Wir bleiben zur Leistung verpflichtet, wenn Sie nachweisen, dass
- Sie die Obliegenheit nicht grob fahrlässig verletzt haben oder
- die Verletzung der Obliegenheit weder für den Eintritt oder die Feststellung des Versicherungsfalls noch für die Feststellung oder den Umfang unserer Leistungspflicht ursächlich war.
Die Möglichkeit, entsprechende Nachweise zu erbringen besteht allerdings nur dann, wenn Sie die Obliegenheit nicht arglistig verletzt haben.
3. Wenn Sie den Versicherungsfall grob fahrlässig herbeiführen
Haben Sie oder Ihr:e Repräsentant:in den Versicherungsfall grob fahrlässig herbeigeführt, verzichten wir auf unser Recht, die Entschädigungsleistung gemäß § 81 Versicherungsvertragsgesetz (VVG) zu kürzen, es sei denn, Sie haben gesetzliche oder vertraglich vereinbarte Obliegenheiten, wie z. B. Sicherheitsvorschriften oder die Gefahrstandspflicht, grob fahrlässig verletzt.

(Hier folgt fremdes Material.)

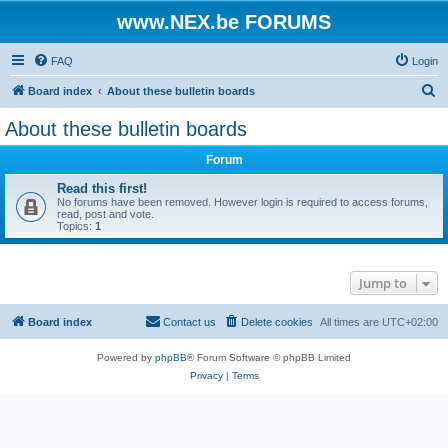
www.NEX.be FORUMS
FAQ
Login
S
Board index
About these bulletin boards
e
About these bulletin boards
a
Forum
r
c
Read this first!
No forums have been removed. However login is required to access forums,
h
read, post and vote.
Topics:
1
Jump to
Board index
Contact us
Delete cookies
All times are
UTC+02:00
Powered by
phpBB
® Forum Software © phpBB Limited
Privacy
|
Terms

Repräsentant:in ist jede Person, die befugt ist, selbstständig in einem nicht ganz unbedeutenden Umfang für Sie zu handeln und damit Ihre „Risikoverwaltung“ übernimmt.
Was bedeutet das konkret?
Halten Sie sich nicht an Ihre Pflichten aus dem Vertrag, kann das Folgen haben: Je nach Zeitpunkt und Grad des Verschuldens reicht das von einer fristlosen Kündigung über eine gekürzte oder ganz verweigerte Leistung bis hin zum Verzicht auf eine Kürzung, wenn der Schaden nur grob fahrlässig ausgelöst wurde. Können Sie nachweisen, dass Sie nicht grob fahrlässig gehandelt haben oder der Verstoß keine Auswirkung hatte, bleibt der Schutz in der Regel bestehen.
Häufige Fragen
Kann der Vertrag gekündigt werden, wenn ich eine Pflicht vor dem Schaden verletze?
Ja. Bei vorsätzlicher oder grob fahrlässiger Verletzung einer vor Eintritt des Versicherungsfalls bestehenden Obliegenheit kann der Vertrag fristlos gekündigt werden – innerhalb eines Monats ab Kenntnis der Verletzung. Das Kündigungsrecht besteht nicht, wenn Sie nachweisen, dass Sie weder vorsätzlich noch grob fahrlässig gehandelt haben.
Was passiert bei einer Obliegenheitsverletzung nach dem Schadenfall?
Bei vorsätzlicher Verletzung besteht keine Leistungspflicht. Bei grob fahrlässiger Verletzung kann die Leistung in dem Verhältnis gekürzt werden, das der Schwere Ihres Verschuldens entspricht.
Wann bleibt die Leistung trotz Verletzung einer Auskunfts- oder Aufklärungsobliegenheit erhalten?
Die Leistung bleibt bestehen, wenn Sie nachweisen, dass Sie die Obliegenheit nicht grob fahrlässig verletzt haben oder die Verletzung weder für Eintritt und Feststellung des Versicherungsfalls noch für Feststellung oder Umfang der Leistungspflicht ursächlich war. Voraussetzung ist außerdem, dass Sie den Hinweis auf die Rechtsfolge in Textform erhalten haben und nicht arglistig gehandelt haben.
Wird gekürzt, wenn ich den Schaden grob fahrlässig herbeiführe?
Auf das Recht zur Kürzung nach § 81 VVG wird verzichtet – es sei denn, Sie haben gesetzliche oder vertraglich vereinbarte Obliegenheiten wie Sicherheitsvorschriften oder die Gefahrstandspflicht grob fahrlässig verletzt.
Wer gilt als Repräsentant:in?
Repräsentant:in ist jede Person, die befugt ist, selbstständig in einem nicht ganz unbedeutenden Umfang für Sie zu handeln und damit Ihre „Risikoverwaltung“ übernimmt.